Die Konzeption eines Musikraumes soll die Möglichkeit einer Erweiterung des Betätigungsfeldes herkömmlicher Instrumentaltechnik bewusst machen. Unter MUSIKRAUM verstehe ich hier einen Instrumentalkasten besonderer Art:

Im 15 m (Breite) x 30 m (Länge) x 6 m (Höhe) entsteht auf einer Stahlkonstuktion mit Holz verkleidet ein geschlossener Instrumentenkasten, in dem sich ein eigenständiges Instrument mit spezifischer Klangcharakteristik und verinnerlichten Partituren befindet.
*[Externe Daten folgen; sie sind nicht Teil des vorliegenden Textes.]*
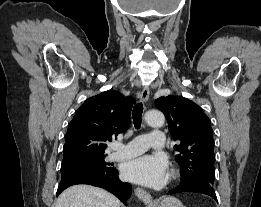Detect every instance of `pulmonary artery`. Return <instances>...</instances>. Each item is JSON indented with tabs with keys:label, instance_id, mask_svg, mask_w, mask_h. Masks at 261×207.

Der von mir entwickelte Raum als solcher ist Instrument – die Agierenden sind Instrumente im Instrument.

Partituren, die sich verselbständigt und zu Objekten und Reliefs verwandelt haben, verlangen nach einer völlig neuen Aktivierung. Es ist eine Instrumentenhandhabung erforderlich, die über das bisher Gekannte hinausgeht – die Musiker betreten ein experimentelles Improvisationsfeld, auf das die Klanginstallationen wiederum selbständig reagieren. Es entsteht ein erweiterter Wechseldialog zwischen Akteur und Instrument. Damit bewirkt der Musikraum eine Aufhebung zwischen Subjekt und Objekt.

Sowohl die Musiker, als auch da Publikum erfahren ein Klangerlebnis, das nicht nur von musikalischen Strukturen, sondern auch von einer visuellen künstlerischen Ausdruckskraft und Dynamik bestimmt ist. Der Musikraum ermöglicht die Existenz einer metaphysischer Sphäre, die während der Aktion zur eigentlichen Wirklichkeit wird.

Die bildnerische Gestaltung im Inneren des Musikraumes folgt dem Evolutionsprinzip und greift Elemente der Natur und des Kosmos auf, die einen Kreislauf sichtbar machen, aber auch an die Urformen des Klangs erinnern. Es folgt eine Einblendung in die Musikgeschichte. Berühmte Komponisten verschiedener Epochen treten mit ihren Errungenschaften fragmentarisch in die Gegenwart.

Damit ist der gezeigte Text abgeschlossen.